Michael Fishbane

Michael Fishbane is the Nathan Cummings Professor of Jewish Studies at the University of Chicago, and was for many years Chair of its Committee on Jewish Studies.  He is the author or editor of over 20 books and hundreds of articles in scholarly journals and encyclopedias.  His areas of research include Biblical Studies, medieval Jewish Bible commentaries and thought, Jewish spirituality, and modern Jewish thought.  Among his many works are Biblical Interpretation in Ancient Israel; Garments of Torah. Essays in Biblical Hermeneutics; The Kiss of God: Spiritual Death and Dying in Judaism; and The Exegetical Imagination. Jewish Thought and Theology.  His more recent books include Haftarot (A commentary on the prophetic lectionaries for Sabbaths and Festivals); Biblical Myth and Rabbinic Mythmaking;and Sacred Attunement. A Jewish Theology (2008).

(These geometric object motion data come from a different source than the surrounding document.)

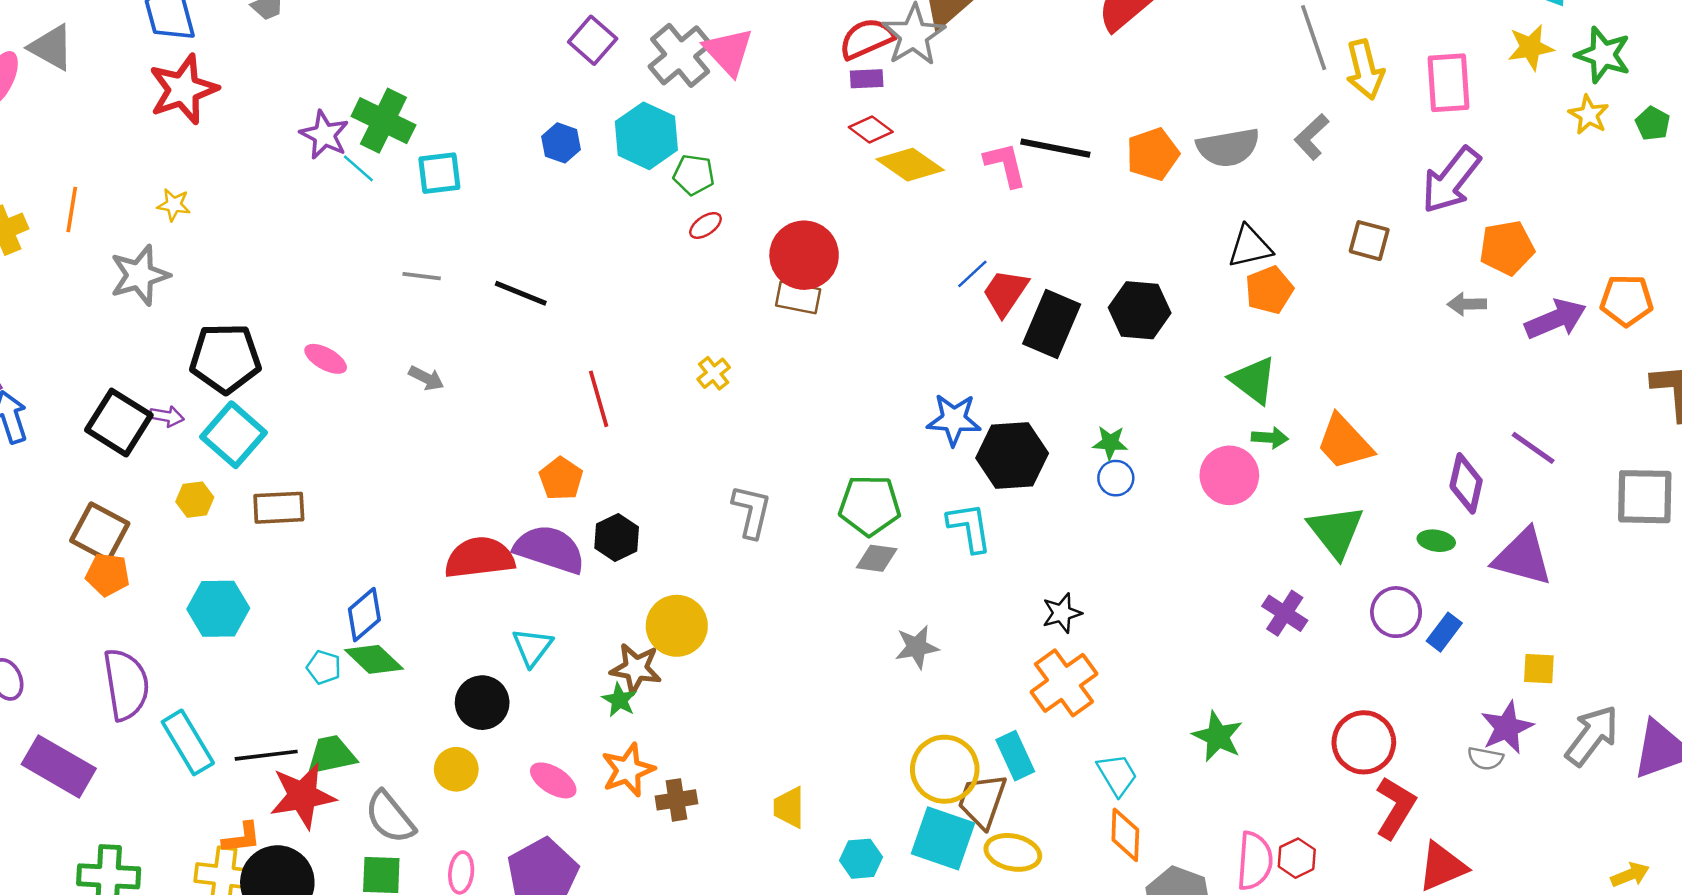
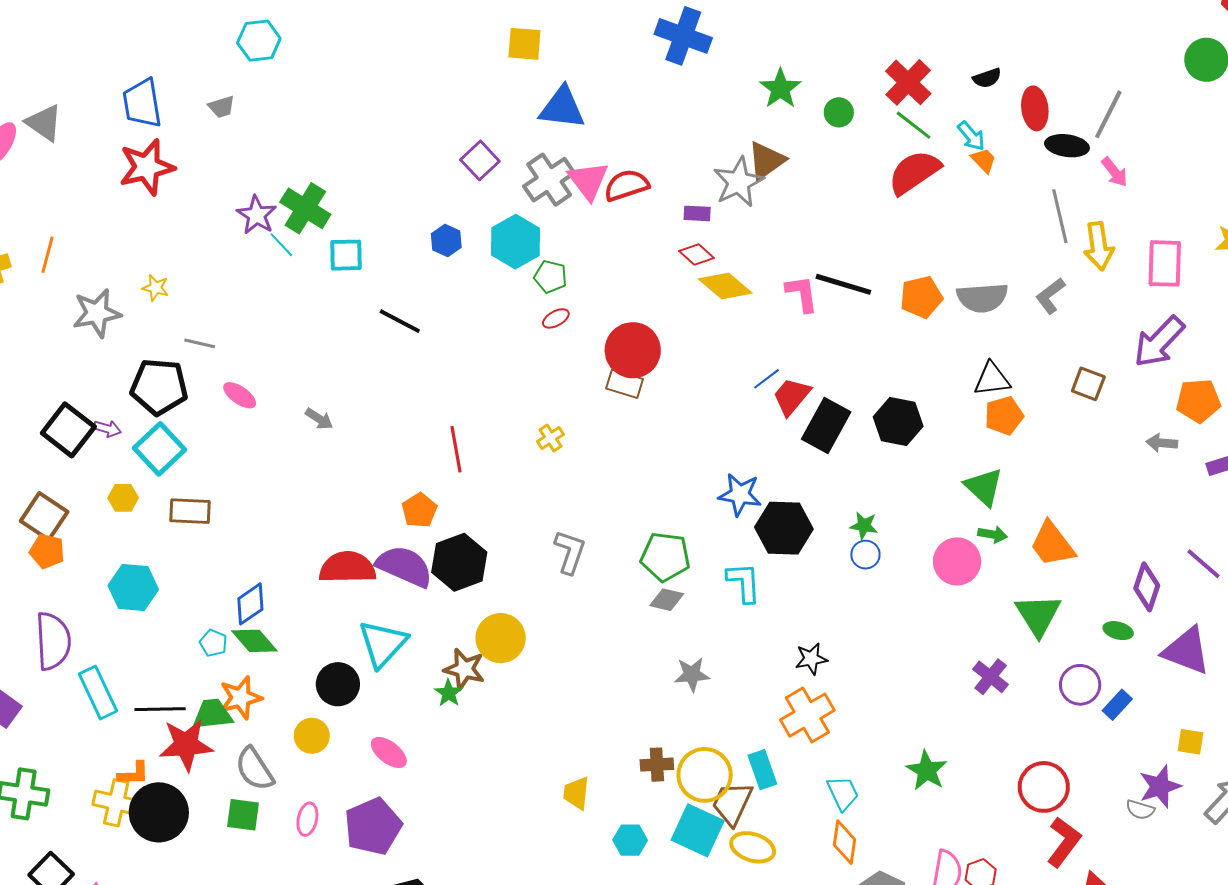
red semicircle: (867, 39) -> (627, 185), moved
yellow star: (174, 205) -> (155, 288), moved
gray line: (422, 276) -> (200, 343), moved
black line: (521, 293) -> (400, 321), moved
black hexagon: (617, 537) -> (459, 562), size x1.5
cyan triangle: (532, 647) -> (383, 644), size x1.5
orange star: (628, 770) -> (241, 698), moved
brown cross: (676, 800) -> (657, 765), moved

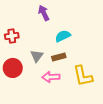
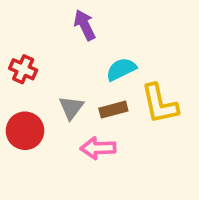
red cross: (12, 36) -> (23, 69), turned 32
yellow L-shape: (83, 76) -> (160, 104), moved

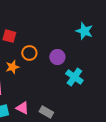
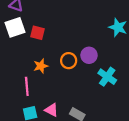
orange circle: (29, 53) -> (69, 61), moved

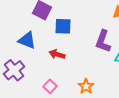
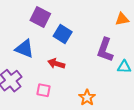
blue square: (63, 26) -> (63, 34), turned 30
pink square: (50, 86) -> (44, 90), moved, turned -32

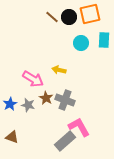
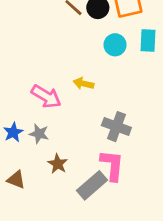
brown star: (46, 98) -> (58, 164), moved
gray cross: (65, 100) -> (116, 127), moved
pink L-shape: (79, 127) -> (112, 165), turned 35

He is presently completing a comprehensive, multi-level commentary on the Song of Songs, utilizing the entire range of commentaries from antiquity to the present. Recipient of many scholarly awards, Fishbane has been a Guggenheim Fellow, and three times a fellow of the Institute for Advanced Studies at the Hebrew University.  He is also a fellow of the American Academy for Jewish Research.  An article on Fishbane’s work and intellectual contributions appears in the Encyclopedia Judaica (2nd ed.).  In 2005 he received a Lifetime Achievement Award for Contributions to Jewish Scholarship from the National Foundation for Jewish Culture.  Fishbane has been a visiting professor at many universities in the United States and abroad, including Harvard, Stanford, and Princeton in the U.S., and the Hebrew University of Jerusalem in Israel. 

Biblical Hermeneutics and Philosophical Theology: Thoughts Toward a Jewish Model -- With Textual Examples

My paper will propose a new model that correlates traditional Jewish Bible interpretation with philosophical theology. Specifically, Part 1 will develop this model in theoretical terms, using the Four-fold method of Jewish scriptural exegesis called PaRDeS. Part 2 will exemplify this model in practical terms, using a passage from the Song of Songs. Part 3 will extend the prior discussion (theory plus examples) towards a philosophical ontology of Tradition.